Ditambahkan Naafi, Paslon perseorangan wajib mengetahui apa yang harus diserahkan pada saat penyerahan syarat dukungan sesuai Peraturan KPU tentang Pencalonan,
diantaranya paslon perseorang harus menyerahkan dukunganya berupa shoftcopy dan hardcopy yang soft copynya dan format excel tersebut harus dapat dikonversi dengan aplikasi silon resmi dari KPU RI dengan memenuhi data-data diantaranya mencakup nama, NIK, jenis kelamin, Alamat, RT/RW, Tempat Lahir, Tanggal Lahir, Status Perkawinan apakah belum atau pernah.
“ Kami berharap sistem informasi pencalonan(Silon-Red) dapat dipahami Paslon, sehingga paslon perseorangan dapat mengisi data pasangan calon dan mengisi data dukungan dengan baik sehingga dukungan dalam hardcopy dan softcopy bisa terkoneksi sama ,” tandas Naafi seraya mempersilahkan pasangan calon perseorangan untuk mencari informasi detil mengenai aplikasi ini dengan menghubungi KPU Kabupaten Muba.
Ketua KPU Sumsel Aspahani menambahkan, proses penyerahan syarat dukungan untuk calon perseorangan disampaikan lebih awal dibanding dukungan parpol sebelum memasuki masa pendaftaran yang akan dilaksanakan 11-18 September 2016 mendatang.

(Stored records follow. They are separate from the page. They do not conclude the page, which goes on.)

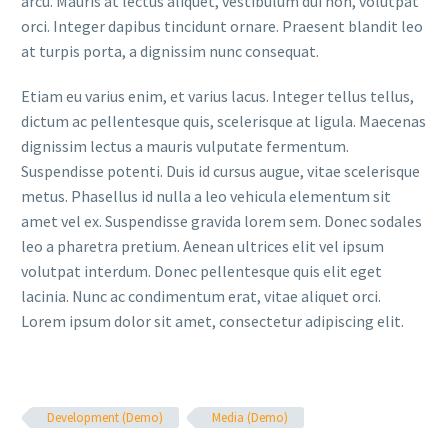
arcu. Mauris at lectus aliquet, vestibulum dui non, volutpat
orci. Integer dapibus tincidunt ornare. Praesent blandit leo
at turpis porta, a dignissim nunc consequat.
Etiam eu varius enim, et varius lacus. Integer tellus tellus,
dictum ac pellentesque quis, scelerisque at ligula. Maecenas
dignissim lectus a mauris vulputate fermentum.
Suspendisse potenti. Duis id cursus augue, vitae scelerisque
metus. Phasellus id nulla a leo vehicula elementum sit
amet vel ex. Suspendisse gravida lorem sem. Donec sodales
leo a pharetra pretium. Aenean ultrices elit vel ipsum
volutpat interdum. Donec pellentesque quis elit eget
lacinia. Nunc ac condimentum erat, vitae aliquet orci.
Lorem ipsum dolor sit amet, consectetur adipiscing elit.
Development (Demo)
Media (Demo)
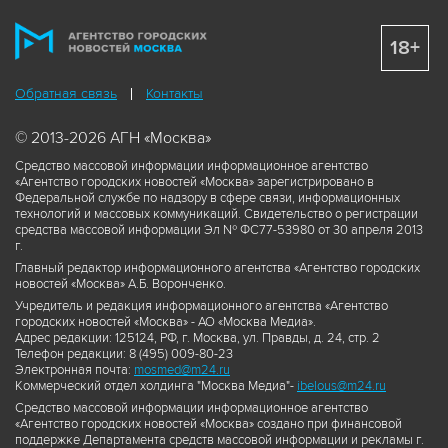
18+
Обратная связь
Контакты
© 2013-2026 АГН «Москва»
Средство массовой информации информационное агентство
«Агентство городских новостей «Москва» зарегистрировано в
Федеральной службе по надзору в сфере связи, информационных
технологий и массовых коммуникаций. Свидетельство о регистрации
средства массовой информации Эл № ФС77-53980 от 30 апреля 2013
г.
Главный редактор информационного агентства «Агентство городских
новостей «Москва» А.Б. Воронченко.
Учредитель и редакция информационного агентства «Агентство
городских новостей «Москва» - АО «Москва Медиа».
Адрес редакции: 125124, РФ, г. Москва, ул. Правды, д. 24, стр. 2
Телефон редакции: 8 (495) 009-80-23
Электронная почта:
mosmed@m24.ru
Коммерческий отдел холдинга "Москва Медиа"-
ibelous@m24.ru
Средство массовой информации информационное агентство
«Агентство городских новостей «Москва» создано при финансовой
поддержке Департамента средств массовой информации и рекламы г.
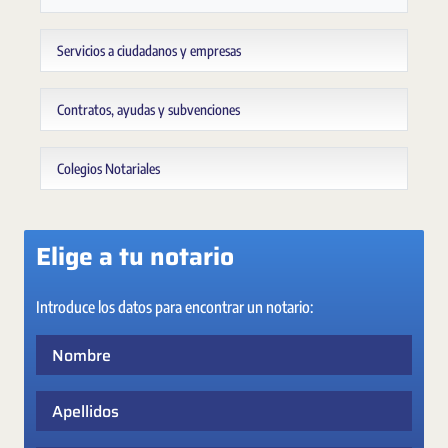
Servicios a ciudadanos y empresas
Contratos, ayudas y subvenciones
Colegios Notariales
Elige a tu notario
Introduce los datos para encontrar un notario:
Nombre
Apellidos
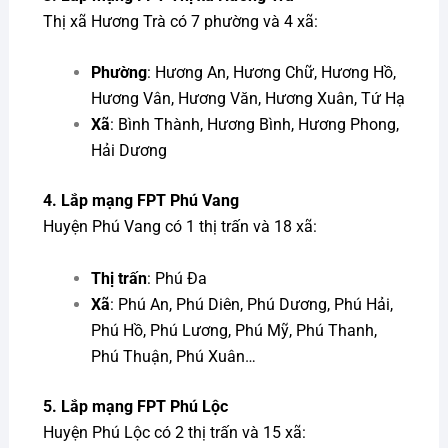
Thị xã Hương Trà có 7 phường và 4 xã:
Phường
: Hương An, Hương Chữ, Hương Hồ,
Hương Vân, Hương Văn, Hương Xuân, Tứ Hạ
Xã
: Bình Thành, Hương Bình, Hương Phong,
Hải Dương
4.
Lắp mạng FPT
Phú Vang
Huyện Phú Vang có 1 thị trấn và 18 xã:
Thị trấn
: Phú Đa
Xã
: Phú An, Phú Diên, Phú Dương, Phú Hải,
Phú Hồ, Phú Lương, Phú Mỹ, Phú Thanh,
Phú Thuận, Phú Xuân…
5.
Lắp mạng FPT
Phú Lộc
Huyện Phú Lộc có 2 thị trấn và 15 xã:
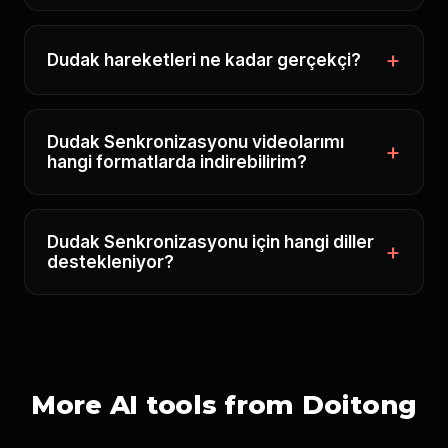
Dudak hareketleri ne kadar gerçekçi?
Dudak Senkronizasyonu videolarımı
hangi formatlarda indirebilirim?
Dudak Senkronizasyonu için hangi diller
destekleniyor?
More AI tools from Doitong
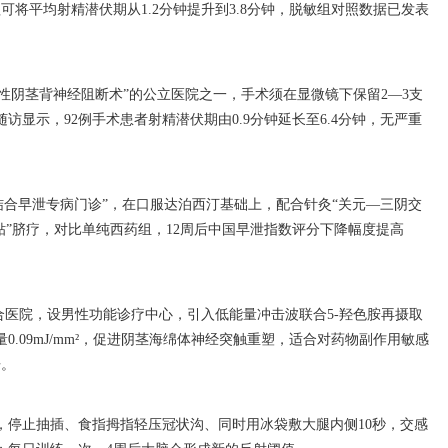
可将平均射精潜伏期从1.2分钟提升到3.8分钟，脱敏组对照数据已发表
择性阴茎背神经阻断术”的公立医院之一，手术须在显微镜下保留2—3支
显示，92例手术患者射精潜伏期由0.9分钟延长至6.4分钟，无严重
医结合早泄专病门诊”，在口服达泊西汀基础上，配合针灸“关元—三阴交
贴”脐疗，对比单纯西药组，12周后中国早泄指数评分下降幅度提高
合医院，设男性功能诊疗中心，引入低能量冲击波联合5-羟色胺再摄取
0.09mJ/mm²，促进阴茎海绵体神经突触重塑，适合对药物副作用敏感
倍。
时，停止抽插、食指拇指轻压冠状沟、同时用冰袋敷大腿内侧10秒，交感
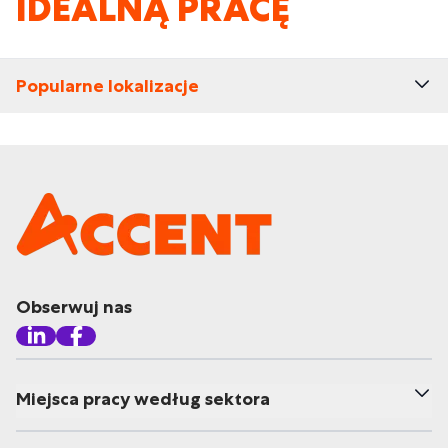
IDEALNĄ PRACĘ
Popularne lokalizacje
Obserwuj nas
Miejsca pracy według sektora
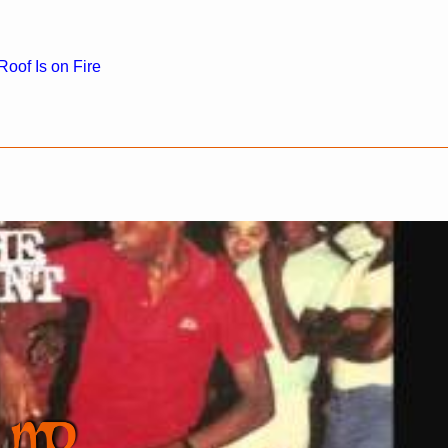
oof Is on Fire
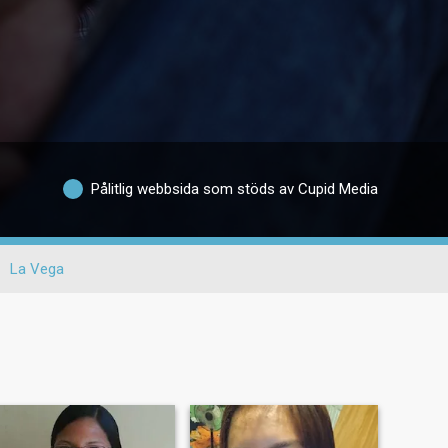
Pålitlig webbsida som stöds av Cupid Media
La Vega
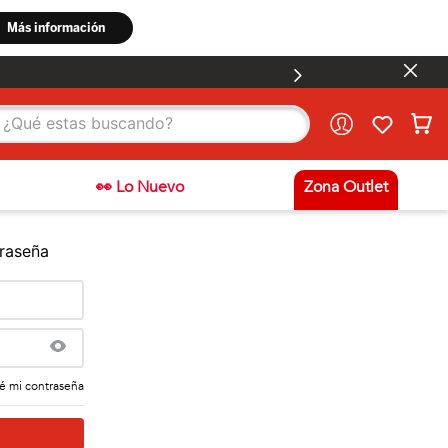
stas buscando?
👀 Lo Nuevo
Zona Outlet
traseña
é mi contraseña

Aspahani melanjutkan, KPU dan jajarannya mempunyai kewenangan dalam melaksanakan tugasnya, termasuk melakukan penelitian langsung jumlah minimal dukungan dan sebaran sejak berkas persyaratan disampaikan kepada KPU lalu memberikan keputusan apakah berkas persyaratan sudah lengkap atau belum.
“Apabila belum tentu, akan kita kembalikan dan apabila lengkap dan memenuhi persyaratan akan kita teriima lalu diadakan penelitian dan analisis ganda,”pungkasnya.